Looks like I might try the Elixirs next time,a lot of raves here. I have been using D'Addario acoustic strings for years, so it might be a tough change. Stay away from Martin strings though. They just don't last and sound mushy very quickly.


----------



## Mooh (Mar 7, 2007)

dtsaudio said:


> Looks like I might try the Elixirs next time,a lot of raves here. I have been using D'Addario acoustic strings for years, so it might be a tough change. Stay away from Martin strings though. They just don't last and sound mushy very quickly.


Then try the D'Addario coated strings, EXP.

Peace, Mooh.


----------



## Bevo (Nov 24, 2006)

Good information.

I went with a standard guage set of some sort of strings which ended up being too tight, went to a light set of Elixers and found the tone was just as bright/loud as the heavy set.

How do you guys pull the string pins out, the cheap L&M string tool does not clamp on and lift them out very well.


----------



## Bruiser74 (Jan 29, 2010)

Using Ernie Ball Nickel on most electrics now, much better than the DM Blue Steels i used for years (break more and dull quickly).
D'Addario's are fine as well.
Use Dean Markley on my acoustic, nice a bright new but seem to dull fairly quick.


----------



## dtsaudio (Apr 15, 2009)

> Then try the D'Addario coated strings, EXP


Didn't know they made coated srtrings.
Thanks Mooh


----------



## Ship of fools (Nov 17, 2007)

Bevo if the string puller is not working its because A) you have pushed them down to far, the only need to be snug enough for the ball end to work
B) the holes have gotten to big and loose
C) the pins are the wrong size
Good hunting .ship


----------



## dino (Jan 6, 2009)

Elixirs for me. Nanoweb. I used them on all my high end guitars , Taylor , Takamine, Martins, Gibson J45 .... 12-53 size


----------



## pattste (Dec 30, 2007)

I have not experimented with acoustic guitar strings. My guitar came with Gibson Masterbuilt Premium 12s and I loved how they sounded together so I bought several sets and they're all she's ever known.

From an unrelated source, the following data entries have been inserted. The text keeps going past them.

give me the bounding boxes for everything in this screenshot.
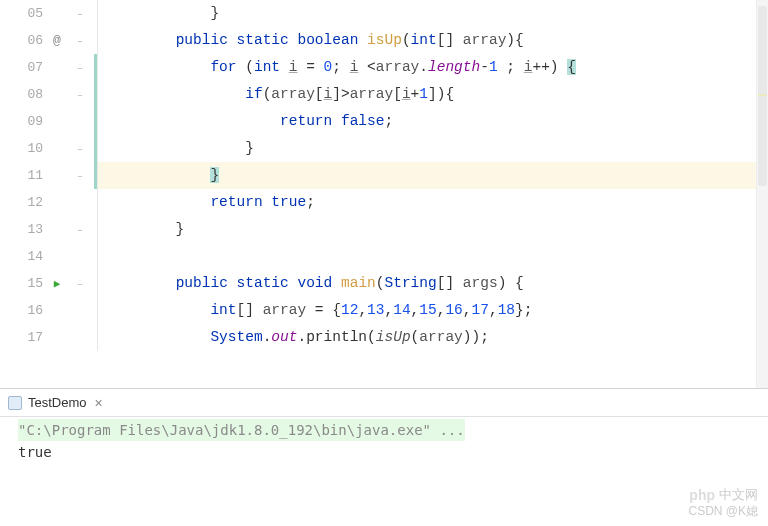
code-content[interactable]: public static void main(String[] args) { [98, 270, 768, 297]
code-editor[interactable]: 05– }06@– public static boolean isUp(int… [0, 0, 768, 351]
console-tab-bar: TestDemo × [0, 389, 768, 417]
code-line[interactable]: 06@– public static boolean isUp(int[] ar… [0, 27, 768, 54]
run-config-icon [8, 396, 22, 410]
watermark-logo: php [689, 487, 715, 503]
console-result: true [18, 441, 760, 463]
editor-scrollbar[interactable] [756, 0, 768, 388]
code-line[interactable]: 11– } [0, 162, 768, 189]
code-content[interactable]: int[] array = {12,13,14,15,16,17,18}; [98, 297, 768, 324]
code-line[interactable]: 17 System.out.println(isUp(array)); [0, 324, 768, 351]
console-tab-title[interactable]: TestDemo [28, 395, 87, 410]
fold-toggle[interactable]: – [71, 27, 89, 55]
run-tool-window: TestDemo × "C:\Program Files\Java\jdk1.8… [0, 388, 768, 526]
change-marker [94, 135, 97, 162]
scrollbar-thumb[interactable] [758, 6, 767, 186]
change-marker [94, 54, 97, 81]
fold-toggle[interactable]: – [71, 81, 89, 109]
code-content[interactable]: System.out.println(isUp(array)); [98, 324, 768, 351]
code-content[interactable]: return false; [98, 108, 768, 135]
gutter[interactable]: 11– [0, 162, 98, 189]
code-line[interactable]: 16 int[] array = {12,13,14,15,16,17,18}; [0, 297, 768, 324]
code-content[interactable]: if(array[i]>array[i+1]){ [98, 81, 768, 108]
code-line[interactable]: 12 return true; [0, 189, 768, 216]
console-output[interactable]: "C:\Program Files\Java\jdk1.8.0_192\bin\… [0, 417, 768, 471]
change-marker [94, 108, 97, 135]
gutter[interactable]: 14 [0, 243, 98, 270]
code-line[interactable]: 10– } [0, 135, 768, 162]
gutter[interactable]: 17 [0, 324, 98, 351]
gutter[interactable]: 12 [0, 189, 98, 216]
close-icon[interactable]: × [95, 395, 103, 411]
code-line[interactable]: 08– if(array[i]>array[i+1]){ [0, 81, 768, 108]
line-number: 06 [15, 27, 43, 54]
gutter[interactable]: 15▶– [0, 270, 98, 297]
line-number: 12 [15, 189, 43, 216]
override-icon: @ [43, 27, 71, 54]
gutter[interactable]: 06@– [0, 27, 98, 54]
change-marker [94, 162, 97, 189]
credit-text: CSDN @K媳 [688, 503, 758, 520]
code-content[interactable] [98, 243, 768, 270]
line-number: 07 [15, 54, 43, 81]
code-content[interactable]: } [98, 216, 768, 243]
line-number: 15 [15, 270, 43, 297]
code-content[interactable]: } [98, 0, 768, 27]
change-marker [94, 81, 97, 108]
run-gutter-icon[interactable]: ▶ [54, 278, 61, 290]
code-content[interactable]: public static boolean isUp(int[] array){ [98, 27, 768, 54]
code-line[interactable]: 15▶– public static void main(String[] ar… [0, 270, 768, 297]
line-number: 16 [15, 297, 43, 324]
fold-toggle[interactable]: – [71, 135, 89, 163]
fold-toggle[interactable]: – [71, 54, 89, 82]
code-line[interactable]: 14 [0, 243, 768, 270]
gutter[interactable]: 09 [0, 108, 98, 135]
fold-toggle[interactable]: – [71, 216, 89, 244]
fold-toggle[interactable]: – [71, 270, 89, 298]
code-line[interactable]: 13– } [0, 216, 768, 243]
line-number: 05 [15, 0, 43, 27]
fold-toggle[interactable]: – [71, 0, 89, 28]
gutter[interactable]: 08– [0, 81, 98, 108]
watermark-text: 中文网 [719, 486, 758, 504]
line-number: 17 [15, 324, 43, 351]
watermark: php 中文网 [689, 486, 758, 504]
code-line[interactable]: 09 return false; [0, 108, 768, 135]
fold-toggle[interactable]: – [71, 162, 89, 190]
line-number: 10 [15, 135, 43, 162]
gutter[interactable]: 16 [0, 297, 98, 324]
line-number: 08 [15, 81, 43, 108]
code-content[interactable]: } [98, 135, 768, 162]
code-content[interactable]: for (int i = 0; i <array.length-1 ; i++)… [98, 54, 768, 81]
console-command-line: "C:\Program Files\Java\jdk1.8.0_192\bin\… [18, 419, 465, 441]
gutter[interactable]: 13– [0, 216, 98, 243]
code-content[interactable]: } [98, 162, 768, 189]
code-line[interactable]: 05– } [0, 0, 768, 27]
gutter[interactable]: 07– [0, 54, 98, 81]
line-number: 09 [15, 108, 43, 135]
line-number: 14 [15, 243, 43, 270]
code-line[interactable]: 07– for (int i = 0; i <array.length-1 ; … [0, 54, 768, 81]
line-number: 11 [15, 162, 43, 189]
scroll-marker [758, 94, 767, 96]
line-number: 13 [15, 216, 43, 243]
code-content[interactable]: return true; [98, 189, 768, 216]
gutter[interactable]: 10– [0, 135, 98, 162]
gutter[interactable]: 05– [0, 0, 98, 27]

On electric however, I've had GHS (didn't work for me at all), Fender (used for many years), D'Addario XLs (didn't like the feel), Snake Oil Vintage (fabulous strings, owner sold direct and was difficult to deal with). Since I'm only playing Gibson guitars these days, I've settled on Gibson strings too (Brite Wire 10s on the Les Paul Standard and Vintage Reissue on the ES-335 Dot). Some say the Gibson plant shut down last year and they are made by D'Addario now, I've never seen any confirmation of that. They don't _feel_ like D'Addario strings to me so they may be made using a different formulation.


----------